--- Provided information ---
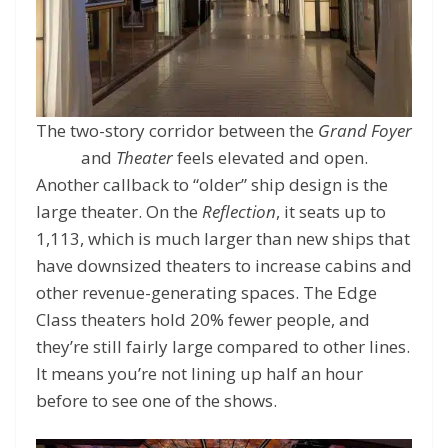
The two-story corridor between the
Grand Foyer
and
Theater
feels elevated and open.
Another callback to “older” ship design is the
large theater. On the
Reflection
, it seats up to
1,113, which is much larger than new ships that
have downsized theaters to increase cabins and
other revenue-generating spaces. The Edge
Class theaters hold 20% fewer people, and
they’re still fairly large compared to other lines.
It means you’re not lining up half an hour
before to see one of the shows.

--- Activity ---
Transcribe the records above exactly, excluding every picture.

--- Finished task ---
The two-story corridor between the
Grand Foyer
and
Theater
feels elevated and open.
Another callback to “older” ship design is the
large theater. On the
Reflection
, it seats up to
1,113, which is much larger than new ships that
have downsized theaters to increase cabins and
other revenue-generating spaces. The Edge
Class theaters hold 20% fewer people, and
they’re still fairly large compared to other lines.
It means you’re not lining up half an hour
before to see one of the shows.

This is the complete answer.